# AVAILABLE DATA

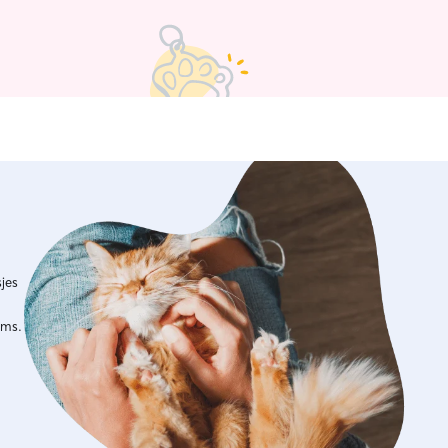
even gedaan, en mis het heel erg! Ik
r per week. Ik begin al vroeg in de
n heb op maandag en vrijdag al het
 11 uur! Op dinsdag, woensdag en
werk ik nog 2,5 uurtjes erbij van
0. In het weekend ben ik allebei de
Ik heb een best flinke
 en heb ook twee katten (ze zijn niet
eel plek om te spelen en een rustige
ik hondjes kan uitlaten met veel
 zou ik het leuk vinden om de
e te nemen naar de bos voor een
jes
ims.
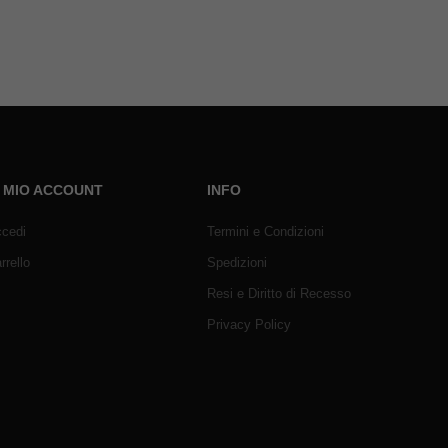
L MIO ACCOUNT
INFO
cedi
Termini e Condizioni
rrello
Spedizioni
Resi e Diritto di Recesso
Privacy Policy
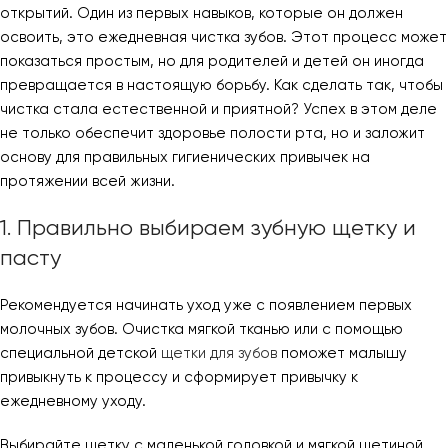
открытий. Один из первых навыков, которые он должен
освоить, это ежедневная чистка зубов. Этот процесс может
показаться простым, но для родителей и детей он иногда
превращается в настоящую борьбу. Как сделать так, чтобы
чистка стала естественной и приятной? Успех в этом деле
не только обеспечит здоровье полости рта, но и заложит
основу для правильных гигиенических привычек на
протяжении всей жизни.
1. Правильно выбираем зубную щетку и
пасту
Рекомендуется начинать уход уже с появлением первых
молочных зубов. Очистка мягкой тканью или с помощью
специальной детской
щетки для зубов
поможет малышу
привыкнуть к процессу и сформирует привычку к
ежедневному уходу.
Выбирайте щетку с маленькой головкой и мягкой щетиной.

# WHAT YOU ARE ASKED TO DO
Write out again exactly the lines from the start of the data above through the line containing "молочных зубов. Очистка", inclusive, excluding any pictures.

# TASK RESPONSE
even gedaan, en mis het heel erg! Ik
r per week. Ik begin al vroeg in de
n heb op maandag en vrijdag al het
 11 uur! Op dinsdag, woensdag en
werk ik nog 2,5 uurtjes erbij van
0. In het weekend ben ik allebei de
Ik heb een best flinke
 en heb ook twee katten (ze zijn niet
eel plek om te spelen en een rustige
ik hondjes kan uitlaten met veel
 zou ik het leuk vinden om de
e te nemen naar de bos voor een
jes
ims.
L MIO ACCOUNT
INFO
cedi
Termini e Condizioni
rrello
Spedizioni
Resi e Diritto di Recesso
Privacy Policy
открытий. Один из первых навыков, которые он должен
освоить, это ежедневная чистка зубов. Этот процесс может
показаться простым, но для родителей и детей он иногда
превращается в настоящую борьбу. Как сделать так, чтобы
чистка стала естественной и приятной? Успех в этом деле
не только обеспечит здоровье полости рта, но и заложит
основу для правильных гигиенических привычек на
протяжении всей жизни.
1. Правильно выбираем зубную щетку и
пасту
Рекомендуется начинать уход уже с появлением первых
молочных зубов. Очистка мягкой тканью или с помощью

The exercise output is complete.